The Science of 15Five: Best-Self Review

Courtney Bigony

Best-Self Review Benefits to Managers
– Objectively assess employee performance by reducing recency bias
– Easily gather feedback and ensure direct reports continue to grow and develop
– Discover team members who are struggling and need additional support

Best-Self Review Benefits to Team Members
– Frequent growth and development conversations
Reflect on your top strengths
Identify growth opportunities to focus on

According to research by Deloitte, around 70% of companies are now reconsidering their performance management strategy. Many companies are simply renegotiating their relationship to the practice, keeping what works and removing what doesn’t. 15Five supports companies that are making the shift from an annual review process to more continuous feedback through multiple solutions based on specific company needs.

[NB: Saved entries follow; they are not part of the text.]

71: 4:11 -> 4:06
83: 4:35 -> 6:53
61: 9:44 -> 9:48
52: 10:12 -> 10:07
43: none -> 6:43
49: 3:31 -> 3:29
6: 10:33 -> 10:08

For more frequent development conversations, we offer a Best-Self Review, which includes a Self and Manager Review, as well as a 360° Best-Self Review, which includes Self, Manager, Peer, and Upward Reviews.

Below we’ll dig into the academic research behind the key features in the Best-Self Review, which includes the Self and Manager Review, as well as the research behind each question in 15Five’s Recommended Question Template. We’ll also discuss the importance of the in-person conversation as well as hot topics in performance management such as how to assess performance and deal with compensation.


THE BEST-SELF REVIEW

Self & Manager Review

In the Self Review, employees will be asked questions about their own development. We include a Self Review for fairness because research shows active participation has a large effect on perceived fairness and motivation to improve, specifically for the sake of having one’s voice heard (sharing their feelings and ideas) rather than for the purpose of influencing the end result. 

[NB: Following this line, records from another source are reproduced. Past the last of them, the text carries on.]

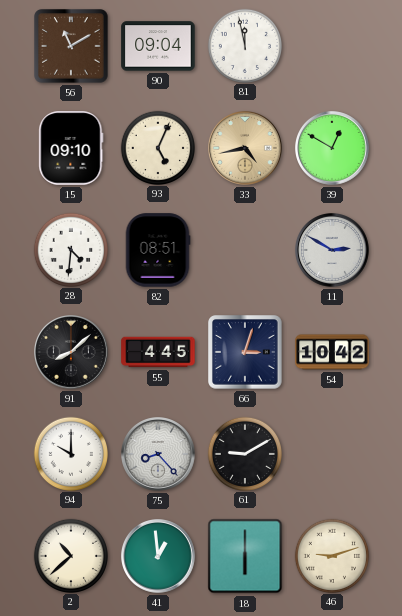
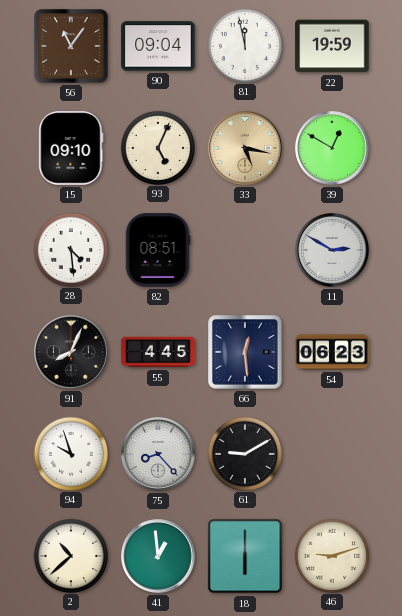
56: 11:10 -> 11:06
22: none -> 19:59
33: 4:43 -> 5:17
28: 4:31 -> 4:29
91: 8:08 -> 8:04
66: 3:03 -> 12:29
54: 10:42 -> 06:23
94: 10:00 -> 9:57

In a Manager Review, managers will be asked questions about their direct report’s development. We include a Manager Review for performance because research shows the Manager Review (external sources of evaluation) are more powerful than the Self Review for improving performance. However, as noted above, self assessment is key for perceived fairness and feeling heard. Both of these reviews are required for all Best-Self Reviews.

Job Description

Clear expectations are the most basic and fundamental employee need, so we intentionally begin the Best-Self Review with an employees job description. Multiple lines of research point to role clarity as a key driver for psychological safety, and effective check-ins and performance management practices

According to Gallup, only 50% of employees clearly know what is expected of them at work. Yet, clarity of expectations is statistically linked to many important organizational outcomes. When this figure rises to 80%, organizations experience a 14% reduction in turnover and a 7% increase in productivity. Including a job description ensures that expectations are clear and that managers and employees are on the same page about their employees main responsibilities. 81% of reporters who use 15Five say they’re clearer about their role, Objectives, and impact on their organization.

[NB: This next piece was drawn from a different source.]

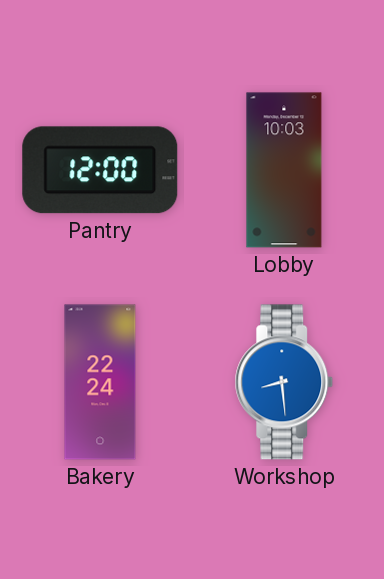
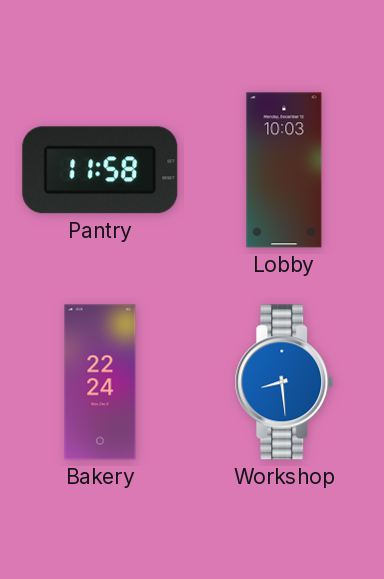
Pantry: 12:00 -> 11:58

We recommend that when completing the Self and Manager Review, managers and employees answer the same Growth and Development questions for consistency and fairness. Managers and employees can use “Resources for your reviews,” which includes past Objectives and 15Five’s to reference past performance data when answering these questions. This process reduces recency bias and ensures a more objective and fair assessment of performance and development feedback.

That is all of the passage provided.